• Assigned task:
Report every line below that carries the word "Запланировано".

Dataset records
---+---
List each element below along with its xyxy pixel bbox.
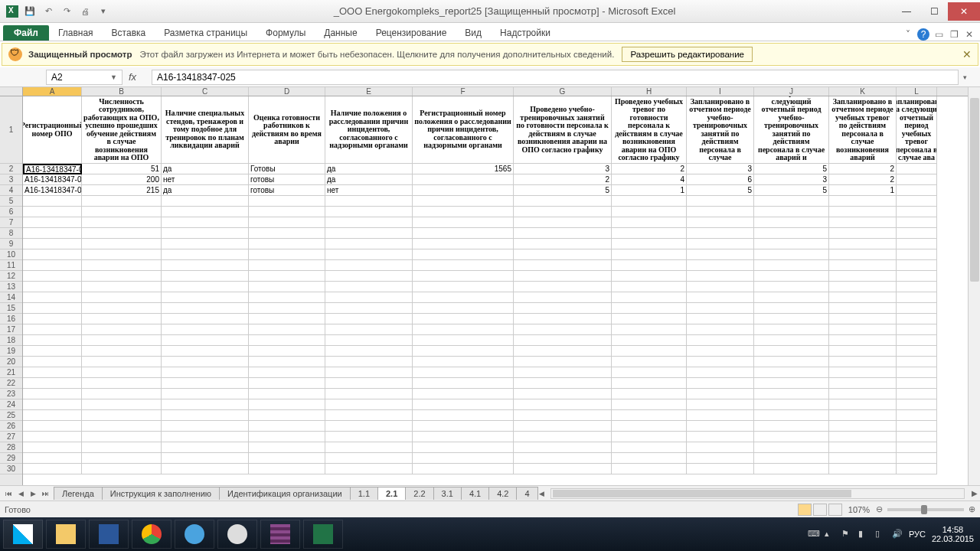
cell[interactable] [514,228,612,239]
cell[interactable] [249,453,325,464]
cell[interactable] [23,335,82,346]
row-header[interactable]: 18 [0,335,22,346]
header-cell[interactable]: Запланировано на следующий отчетный пери… [754,96,829,164]
cell[interactable]: 1565 [413,164,514,174]
header-cell[interactable]: Запланировано в отчетном периоде учебных… [829,96,897,164]
sheet-scroll-right-icon[interactable]: ▶ [969,489,980,497]
cell[interactable] [754,367,829,378]
minimize-button[interactable]: — [893,2,920,21]
column-header-K[interactable]: K [829,87,897,96]
cell[interactable] [829,314,897,324]
close-button[interactable]: ✕ [948,2,980,21]
cell[interactable] [23,217,82,228]
cell[interactable] [23,432,82,442]
cell[interactable] [897,174,937,185]
cell[interactable]: да [162,185,249,196]
cell[interactable] [687,453,754,464]
taskbar-explorer[interactable] [46,520,86,549]
cell[interactable] [249,271,325,282]
cell[interactable] [514,335,612,346]
cell[interactable] [687,357,754,367]
cell[interactable] [514,324,612,335]
cell[interactable] [82,207,162,217]
row-header[interactable]: 7 [0,217,22,228]
cell[interactable] [162,249,249,260]
cell[interactable] [897,260,937,271]
cell[interactable] [325,357,413,367]
undo-icon[interactable]: ↶ [41,5,55,18]
tray-language[interactable]: РУС [909,530,926,539]
cell[interactable] [754,314,829,324]
cell[interactable] [249,399,325,410]
cell[interactable] [325,378,413,389]
sheet-tab[interactable]: 1.1 [350,487,378,500]
row-header[interactable]: 23 [0,389,22,399]
cell[interactable] [829,196,897,207]
cell[interactable] [897,239,937,249]
protected-view-close-icon[interactable]: ✕ [962,48,972,60]
cell[interactable] [23,442,82,453]
row-header[interactable]: 17 [0,324,22,335]
cell[interactable] [162,453,249,464]
cell[interactable] [754,271,829,282]
cell[interactable] [162,442,249,453]
cell[interactable] [249,346,325,357]
taskbar-media[interactable] [175,520,214,549]
cell[interactable] [82,239,162,249]
cell[interactable] [612,335,687,346]
cell[interactable] [829,260,897,271]
cell[interactable] [897,196,937,207]
cell[interactable]: да [162,164,249,174]
header-cell[interactable]: Наличие специальных стендов, тренажеров … [162,96,249,164]
cell[interactable] [514,464,612,474]
cell[interactable]: 215 [82,185,162,196]
cell[interactable] [162,335,249,346]
cell[interactable] [897,249,937,260]
sheet-nav-next-icon[interactable]: ▶ [28,490,38,497]
cell[interactable] [687,314,754,324]
cell[interactable] [612,314,687,324]
cell[interactable]: готовы [249,174,325,185]
cell[interactable] [612,324,687,335]
cell[interactable] [23,389,82,399]
cell[interactable] [897,442,937,453]
cell[interactable] [413,249,514,260]
cell[interactable]: 200 [82,174,162,185]
cell[interactable] [23,357,82,367]
cell[interactable] [612,464,687,474]
cell[interactable] [325,314,413,324]
zoom-out-button[interactable]: ⊖ [876,504,883,514]
cell[interactable] [897,335,937,346]
cell[interactable] [162,346,249,357]
sheet-tab[interactable]: 2.2 [405,487,433,500]
cell[interactable] [413,324,514,335]
cell[interactable] [249,367,325,378]
header-cell[interactable]: Регистрационный номер положения о рассле… [413,96,514,164]
cell[interactable] [82,324,162,335]
cell[interactable] [413,442,514,453]
cell[interactable] [514,196,612,207]
header-cell[interactable]: Проведено учебно-тренировочных занятий п… [514,96,612,164]
cell[interactable] [325,217,413,228]
sheet-tab[interactable]: 4 [516,487,537,500]
cell[interactable]: нет [162,174,249,185]
min-ribbon-icon[interactable]: ▭ [933,28,945,41]
cell[interactable] [413,292,514,303]
tab-view[interactable]: Вид [456,25,491,41]
cell[interactable] [897,324,937,335]
cell[interactable] [612,249,687,260]
cell[interactable] [829,335,897,346]
cell[interactable]: 51 [82,164,162,174]
cell[interactable] [612,389,687,399]
view-page-layout-button[interactable] [813,504,827,516]
cell[interactable] [829,378,897,389]
keyboard-icon[interactable]: ⌨ [808,529,818,540]
cell[interactable] [162,282,249,292]
cell[interactable] [413,389,514,399]
cell[interactable] [897,421,937,432]
column-header-D[interactable]: D [249,87,325,96]
cell[interactable] [897,271,937,282]
cell[interactable] [82,389,162,399]
row-header[interactable]: 10 [0,249,22,260]
cell[interactable] [325,399,413,410]
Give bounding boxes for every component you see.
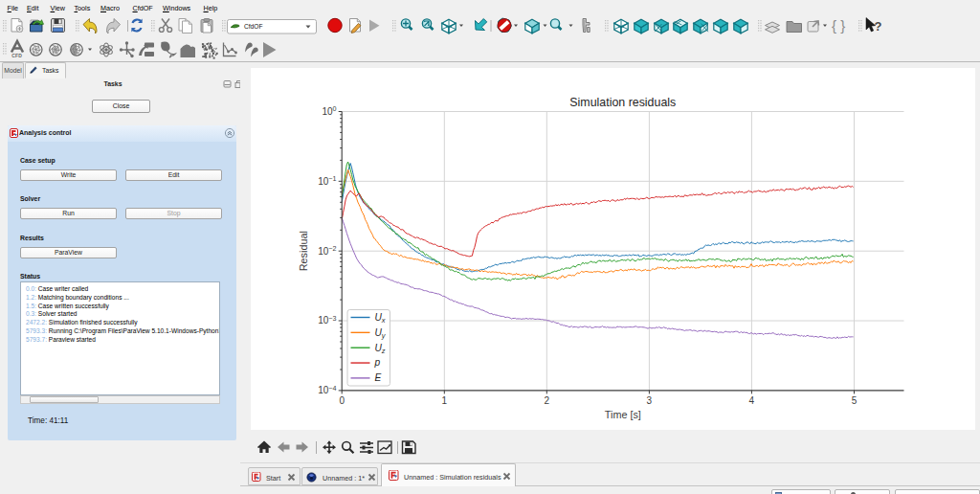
svg-text:0: 0 bbox=[339, 395, 345, 406]
svg-text:5: 5 bbox=[852, 395, 858, 406]
svg-text:{ }: { } bbox=[832, 17, 845, 34]
svg-text:Simulation residuals: Simulation residuals bbox=[569, 96, 676, 109]
svg-text:Residual: Residual bbox=[298, 231, 309, 271]
svg-text:4: 4 bbox=[749, 395, 755, 406]
svg-text:CfdOF: CfdOF bbox=[244, 23, 262, 30]
svg-text:p: p bbox=[374, 357, 381, 368]
svg-text:E: E bbox=[375, 372, 382, 383]
svg-text:1: 1 bbox=[442, 395, 448, 406]
svg-text:Time [s]: Time [s] bbox=[605, 409, 641, 420]
svg-text:?: ? bbox=[875, 19, 882, 34]
svg-text:CFD: CFD bbox=[11, 53, 22, 58]
svg-text:3: 3 bbox=[647, 395, 653, 406]
svg-text:2: 2 bbox=[545, 395, 550, 406]
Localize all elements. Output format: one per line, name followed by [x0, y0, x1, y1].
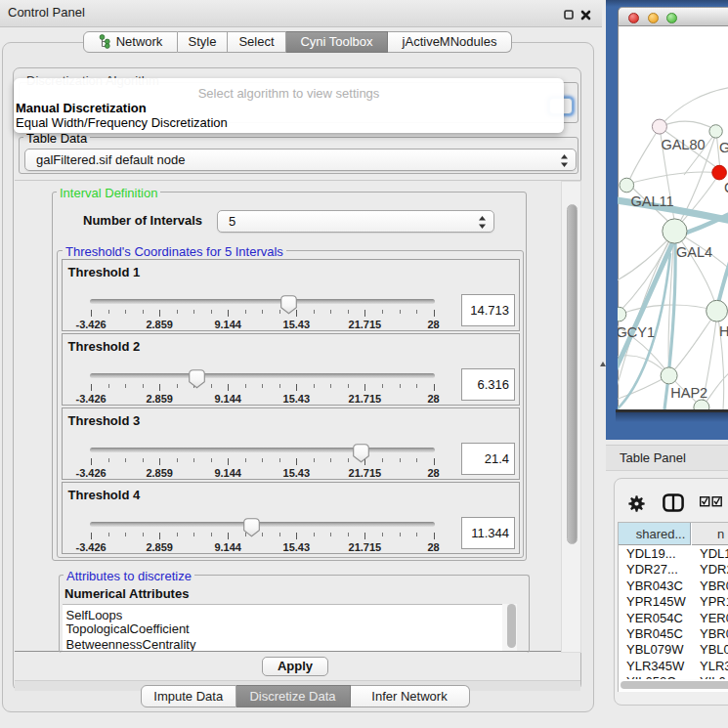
svg-text:GCY1: GCY1 [618, 324, 655, 340]
svg-text:C: C [724, 180, 728, 195]
svg-text:HI: HI [719, 323, 728, 339]
svg-text:GAL4: GAL4 [676, 244, 712, 260]
svg-text:GA: GA [719, 140, 728, 155]
svg-text:GAL80: GAL80 [661, 137, 705, 152]
svg-text:GAL11: GAL11 [630, 193, 673, 209]
svg-text:HAP2: HAP2 [670, 385, 707, 401]
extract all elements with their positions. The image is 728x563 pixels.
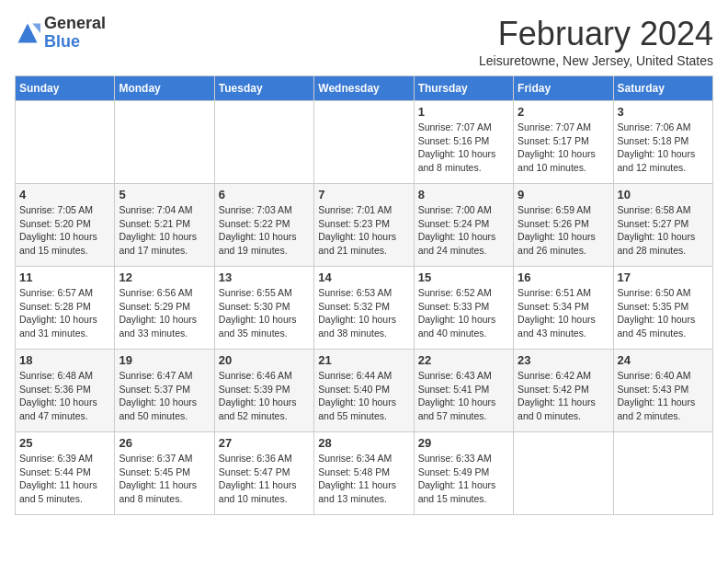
- day-number: 23: [518, 353, 609, 367]
- day-info: Sunrise: 7:03 AM Sunset: 5:22 PM Dayligh…: [219, 203, 310, 258]
- day-number: 21: [318, 353, 409, 367]
- day-number: 12: [119, 270, 210, 284]
- day-info: Sunrise: 6:44 AM Sunset: 5:40 PM Dayligh…: [318, 369, 409, 423]
- day-info: Sunrise: 6:57 AM Sunset: 5:28 PM Dayligh…: [19, 286, 110, 340]
- day-info: Sunrise: 6:33 AM Sunset: 5:49 PM Dayligh…: [418, 452, 509, 506]
- day-info: Sunrise: 7:00 AM Sunset: 5:24 PM Dayligh…: [418, 203, 509, 258]
- day-info: Sunrise: 7:01 AM Sunset: 5:23 PM Dayligh…: [318, 203, 409, 258]
- day-info: Sunrise: 6:39 AM Sunset: 5:44 PM Dayligh…: [19, 452, 110, 506]
- calendar-cell: 3Sunrise: 7:06 AM Sunset: 5:18 PM Daylig…: [613, 101, 712, 184]
- day-info: Sunrise: 7:05 AM Sunset: 5:20 PM Dayligh…: [19, 203, 110, 258]
- calendar-cell: 15Sunrise: 6:52 AM Sunset: 5:33 PM Dayli…: [414, 267, 513, 350]
- day-info: Sunrise: 6:37 AM Sunset: 5:45 PM Dayligh…: [119, 452, 210, 506]
- calendar-cell: 24Sunrise: 6:40 AM Sunset: 5:43 PM Dayli…: [613, 350, 712, 432]
- day-number: 3: [618, 105, 709, 119]
- logo: General Blue: [15, 15, 106, 52]
- day-number: 28: [318, 436, 409, 450]
- day-number: 2: [518, 105, 609, 119]
- day-info: Sunrise: 6:43 AM Sunset: 5:41 PM Dayligh…: [418, 369, 509, 423]
- calendar-week-row: 1Sunrise: 7:07 AM Sunset: 5:16 PM Daylig…: [16, 101, 713, 184]
- calendar-cell: 7Sunrise: 7:01 AM Sunset: 5:23 PM Daylig…: [314, 184, 414, 267]
- day-of-week-header: Sunday: [16, 76, 115, 101]
- day-of-week-header: Wednesday: [314, 76, 414, 101]
- day-info: Sunrise: 7:04 AM Sunset: 5:21 PM Dayligh…: [119, 203, 210, 258]
- calendar-cell: 27Sunrise: 6:36 AM Sunset: 5:47 PM Dayli…: [214, 432, 313, 515]
- day-number: 19: [119, 353, 210, 367]
- calendar-week-row: 11Sunrise: 6:57 AM Sunset: 5:28 PM Dayli…: [16, 267, 713, 350]
- calendar-cell: 26Sunrise: 6:37 AM Sunset: 5:45 PM Dayli…: [115, 432, 214, 515]
- calendar-table: SundayMondayTuesdayWednesdayThursdayFrid…: [15, 75, 713, 515]
- day-number: 9: [518, 188, 609, 201]
- calendar-cell: 20Sunrise: 6:46 AM Sunset: 5:39 PM Dayli…: [214, 350, 313, 432]
- calendar-cell: 2Sunrise: 7:07 AM Sunset: 5:17 PM Daylig…: [514, 101, 613, 184]
- day-info: Sunrise: 6:42 AM Sunset: 5:42 PM Dayligh…: [518, 369, 609, 423]
- calendar-cell: 16Sunrise: 6:51 AM Sunset: 5:34 PM Dayli…: [514, 267, 613, 350]
- calendar-cell: 19Sunrise: 6:47 AM Sunset: 5:37 PM Dayli…: [115, 350, 214, 432]
- day-number: 14: [318, 270, 409, 284]
- day-number: 4: [19, 188, 110, 201]
- day-info: Sunrise: 6:56 AM Sunset: 5:29 PM Dayligh…: [119, 286, 210, 340]
- day-number: 18: [19, 353, 110, 367]
- logo-icon: [15, 20, 40, 46]
- calendar-cell: [514, 432, 613, 515]
- logo-general-text: General: [44, 14, 106, 32]
- day-info: Sunrise: 7:06 AM Sunset: 5:18 PM Dayligh…: [618, 121, 709, 175]
- day-number: 26: [119, 436, 210, 450]
- day-info: Sunrise: 6:59 AM Sunset: 5:26 PM Dayligh…: [518, 203, 609, 258]
- day-info: Sunrise: 6:51 AM Sunset: 5:34 PM Dayligh…: [518, 286, 609, 340]
- day-info: Sunrise: 6:50 AM Sunset: 5:35 PM Dayligh…: [618, 286, 709, 340]
- day-number: 11: [19, 270, 110, 284]
- calendar-cell: 12Sunrise: 6:56 AM Sunset: 5:29 PM Dayli…: [115, 267, 214, 350]
- calendar-cell: 21Sunrise: 6:44 AM Sunset: 5:40 PM Dayli…: [314, 350, 414, 432]
- day-number: 6: [219, 188, 310, 201]
- month-title: February 2024: [479, 15, 713, 53]
- day-number: 10: [618, 188, 709, 201]
- day-number: 1: [418, 105, 509, 119]
- day-info: Sunrise: 6:58 AM Sunset: 5:27 PM Dayligh…: [618, 203, 709, 258]
- calendar-cell: 25Sunrise: 6:39 AM Sunset: 5:44 PM Dayli…: [16, 432, 115, 515]
- calendar-header-row: SundayMondayTuesdayWednesdayThursdayFrid…: [16, 76, 713, 101]
- calendar-cell: 6Sunrise: 7:03 AM Sunset: 5:22 PM Daylig…: [214, 184, 313, 267]
- day-of-week-header: Friday: [514, 76, 613, 101]
- day-number: 5: [119, 188, 210, 201]
- day-number: 29: [418, 436, 509, 450]
- calendar-cell: 22Sunrise: 6:43 AM Sunset: 5:41 PM Dayli…: [414, 350, 513, 432]
- day-of-week-header: Monday: [115, 76, 214, 101]
- calendar-cell: 9Sunrise: 6:59 AM Sunset: 5:26 PM Daylig…: [514, 184, 613, 267]
- day-info: Sunrise: 6:47 AM Sunset: 5:37 PM Dayligh…: [119, 369, 210, 423]
- svg-marker-1: [32, 23, 40, 33]
- day-of-week-header: Tuesday: [214, 76, 313, 101]
- page-header: General Blue February 2024 Leisuretowne,…: [15, 15, 713, 68]
- calendar-cell: 4Sunrise: 7:05 AM Sunset: 5:20 PM Daylig…: [16, 184, 115, 267]
- day-info: Sunrise: 6:48 AM Sunset: 5:36 PM Dayligh…: [19, 369, 110, 423]
- calendar-cell: 8Sunrise: 7:00 AM Sunset: 5:24 PM Daylig…: [414, 184, 513, 267]
- day-of-week-header: Saturday: [613, 76, 712, 101]
- calendar-cell: 17Sunrise: 6:50 AM Sunset: 5:35 PM Dayli…: [613, 267, 712, 350]
- day-number: 15: [418, 270, 509, 284]
- calendar-cell: 14Sunrise: 6:53 AM Sunset: 5:32 PM Dayli…: [314, 267, 414, 350]
- calendar-cell: [314, 101, 414, 184]
- calendar-week-row: 25Sunrise: 6:39 AM Sunset: 5:44 PM Dayli…: [16, 432, 713, 515]
- calendar-cell: 28Sunrise: 6:34 AM Sunset: 5:48 PM Dayli…: [314, 432, 414, 515]
- calendar-cell: 23Sunrise: 6:42 AM Sunset: 5:42 PM Dayli…: [514, 350, 613, 432]
- day-number: 20: [219, 353, 310, 367]
- title-block: February 2024 Leisuretowne, New Jersey, …: [479, 15, 713, 68]
- day-number: 27: [219, 436, 310, 450]
- day-number: 25: [19, 436, 110, 450]
- day-number: 17: [618, 270, 709, 284]
- day-number: 13: [219, 270, 310, 284]
- day-info: Sunrise: 6:53 AM Sunset: 5:32 PM Dayligh…: [318, 286, 409, 340]
- calendar-cell: 29Sunrise: 6:33 AM Sunset: 5:49 PM Dayli…: [414, 432, 513, 515]
- day-number: 7: [318, 188, 409, 201]
- calendar-cell: 13Sunrise: 6:55 AM Sunset: 5:30 PM Dayli…: [214, 267, 313, 350]
- calendar-cell: [214, 101, 313, 184]
- calendar-cell: [613, 432, 712, 515]
- logo-blue-text: Blue: [44, 32, 80, 51]
- day-number: 8: [418, 188, 509, 201]
- svg-marker-0: [18, 23, 38, 42]
- calendar-cell: 1Sunrise: 7:07 AM Sunset: 5:16 PM Daylig…: [414, 101, 513, 184]
- day-info: Sunrise: 6:46 AM Sunset: 5:39 PM Dayligh…: [219, 369, 310, 423]
- day-info: Sunrise: 7:07 AM Sunset: 5:17 PM Dayligh…: [518, 121, 609, 175]
- day-info: Sunrise: 6:40 AM Sunset: 5:43 PM Dayligh…: [618, 369, 709, 423]
- calendar-week-row: 18Sunrise: 6:48 AM Sunset: 5:36 PM Dayli…: [16, 350, 713, 432]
---+---
• Exercise response:
header-cell[interactable]: Запланировано на следующий отчетный пери… [754,96,829,164]
header-cell[interactable]: Запланировано в отчетном периоде учебных… [829,96,897,164]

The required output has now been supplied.